JD Vance ve ‘Çocuksuz Kedi Kadınları’nın Asırlık Klişesi

Bu hafta, internet, büyük bir düşmanca ilgiyle, JD Vance’in şu anki Cumhuriyetçi başkan yardımcısı adayının Amerikan hastalığını teşhis ettiği 2021 Tucker Carlson röportajını yeniden canlandırdı. Bay Vance’in gördüğü kadarıyla sorun, ülkenin esasen “Demokratlar aracılığıyla, bir grup çocuksuz kedi hanımı tarafından şirket oligarklarımız aracılığıyla” yönetilmesiydi. Başkan Yardımcısı Kamala Harris, iki üvey çocuğu olmasına rağmen, tespit edilenler arasındaydı.

Bayan Harris, Amerika Birleşik Devletleri Deniz Gözlemevi arazisinde yaşarken, diğer “kedi hanımları” ve ilişkili hoşnutsuzlar “New York şehrinde tek yatak odalı dairelerde yaşıyorlar” diye teorileştirdi Bay Vance. “İşlerine takıntılılar. Zenginliklerine ve servetlerine takıntılılar”, ülkenin geleceğinde “doğrudan bir payları” yok ve “normal Amerikalıların bu saçma DC ve New York statü oyunları yerine ailelerini seçmelerinden nefret ediyorlar.”

Gerçekte, övdüğü “normal Amerikalılar” bu kararların bazılarında kentsel feminist sınıftan çok da farklı değiller. Doğurganlık oranları ülke genelinde birkaç yıldır düşüşte ve Batı Virginia ve Montana’da New York ve Connecticut’ta olduğu kadar düşük. Ancak Bay Vance’e göre, faturalandırılabilir saatlerinde boğulup eve döndüğünde kayıtsız bir Amerikan bobtail’i ve Spindrift dolu bir buzdolabıyla karşılaşan “zavallı kedi hanımı”, sefaletini “ülkenin geri kalanına” dayatmayı bırakmalıydı.

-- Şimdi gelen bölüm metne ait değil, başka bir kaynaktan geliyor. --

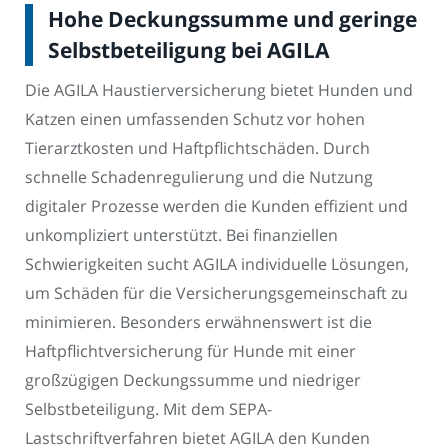
Hohe Deckungssumme und geringe
Selbstbeteiligung bei AGILA
Die AGILA Haustierversicherung bietet Hunden und
Katzen einen umfassenden Schutz vor hohen
Tierarztkosten und Haftpflichtschäden. Durch
schnelle Schadenregulierung und die Nutzung
digitaler Prozesse werden die Kunden effizient und
unkompliziert unterstützt. Bei finanziellen
Schwierigkeiten sucht AGILA individuelle Lösungen,
um Schäden für die Versicherungsgemeinschaft zu
minimieren. Besonders erwähnenswert ist die
Haftpflichtversicherung für Hunde mit einer
großzügigen Deckungssumme und niedriger
Selbstbeteiligung. Mit dem SEPA-
Lastschriftverfahren bietet AGILA den Kunden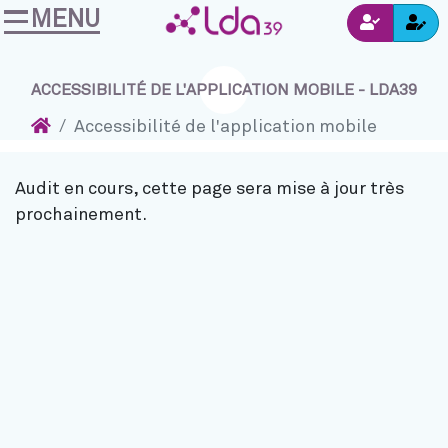
MENU
Ins
Accéder au contenu
Navigation
Connexion
ACCESSIBILITÉ DE L'APPLICATION MOBILE - LDA39
Accueil
Accessibilité de l'application mobile
Audit en cours, cette page sera mise à jour très
prochainement.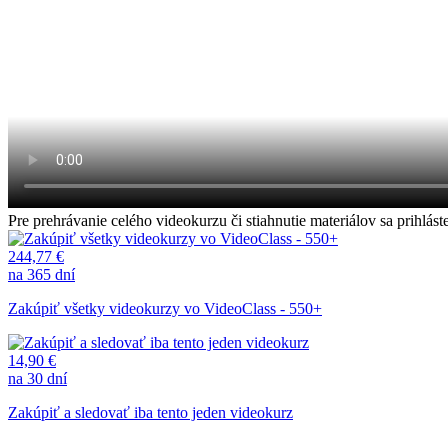
Pre prehrávanie celého videokurzu či stiahnutie materiálov sa prihl
244,77 €
na 365 dní
Zakúpiť všetky videokurzy vo VideoClass - 550+
14,90 €
na 30 dní
Zakúpiť a sledovať iba tento jeden videokurz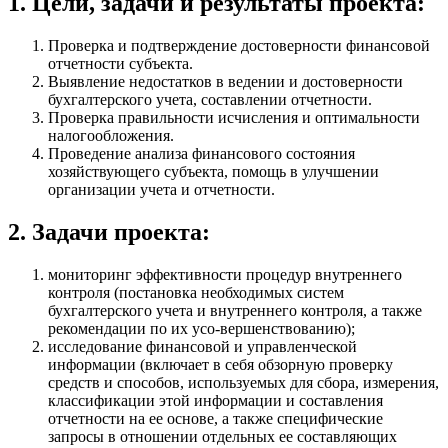
1. Цели, задачи и результаты проекта:
Проверка и подтверждение достоверности финансовой
отчетности субъекта.
Выявление недостатков в ведении и достоверности
бухгалтерского учета, составлении отчетности.
Проверка правильности исчисления и оптимальности
налогообложения.
Проведение анализа финансового состояния
хозяйствующего субъекта, помощь в улучшении
организации учета и отчетности.
2. Задачи проекта:
мониторинг эффективности процедур внутреннего
контроля (постановка необходимых систем
бухгалтерского учета и внутреннего контроля, а также
рекомендации по их усо-вершенствованию);
исследование финансовой и управленческой
информации (включает в себя обзорную проверку
средств и способов, используемых для сбора, измерения,
классификации этой информации и составления
отчетности на ее основе, а также специфические
запросы в отношении отдельных ее составляющих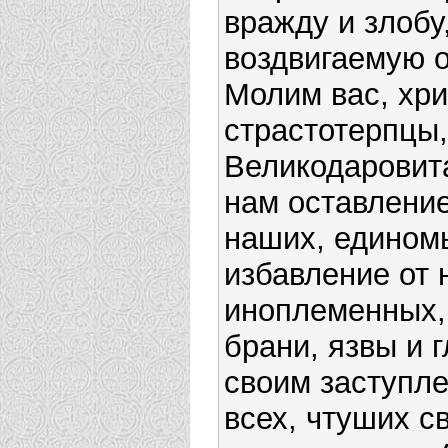
вражду и злобу
воздвигаемую о
Молим вас, хр
страстотерпцы,
Великодаровит
нам оставлени
наших, едином
избавление от
иноплеменных,
брани, язвы и 
своим заступл
всех, чтуших с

Zengin, güç düşkünü, tek yatak odalı dairelerde yaşayan aşırı başarılı insanların yeniliğini bir kenara bırakırsak, çerçeveleme yüzlerce yıllık bir klişeye dayanıyordu – kadın özerkliğini hem bir tür kendini beğenmiş miyopluk hem de tehlikeli bir toplumsal çözülme olarak hayal eden bir klişe. Çocuksuz kadınlar bir sorundur. Evcil hayvanları bilerek seçen ve anneliği seçmeyen kadınlar bundan daha fazlasıdır – dengesizdir. Peki kediler neden ve hangi noktada dahil edildi – cinsiyetçi kültürel eleştirilerimizi güçlendirmek için içeri çekildiler, paradoksal olarak hem kadın çaresizliğinin ve yalnızlığının hem de kontrolsüz toplumsal otoritenin bir sembolü olarak aşırı çalıştırıldılar?

Bu ülkede, yönetilemeyen kadınlarla ayrılmaz bir şekilde bağlantılı kedileri bulmak için Salem Cadı Mahkemeleri’ne geri dönebiliriz. 1692 kışının sonlarında, kızlar zulme doğru kıvranırken ve çırpınırken, bir adamla evli ve bir başkasına aşık olan Tituba adında köleleştirilmiş bir kız, ilgili Massachusetts mahkemesinde cadılık suçlamalarına cevap vermek üzere çağrıldı. Suçlanan ilk kişilerden biri olan Tituba, iddiaları itiraf etti ve görünüşe göre bir sırıkta uçtuğunu, şeytan tarafından bir kitap imzaladığını ve ele geçirilmiş hayalet kedilerin diğer kızları çimdiklediğini veya boğduğunu, onları deliliğe sürüklediğini iddia etti.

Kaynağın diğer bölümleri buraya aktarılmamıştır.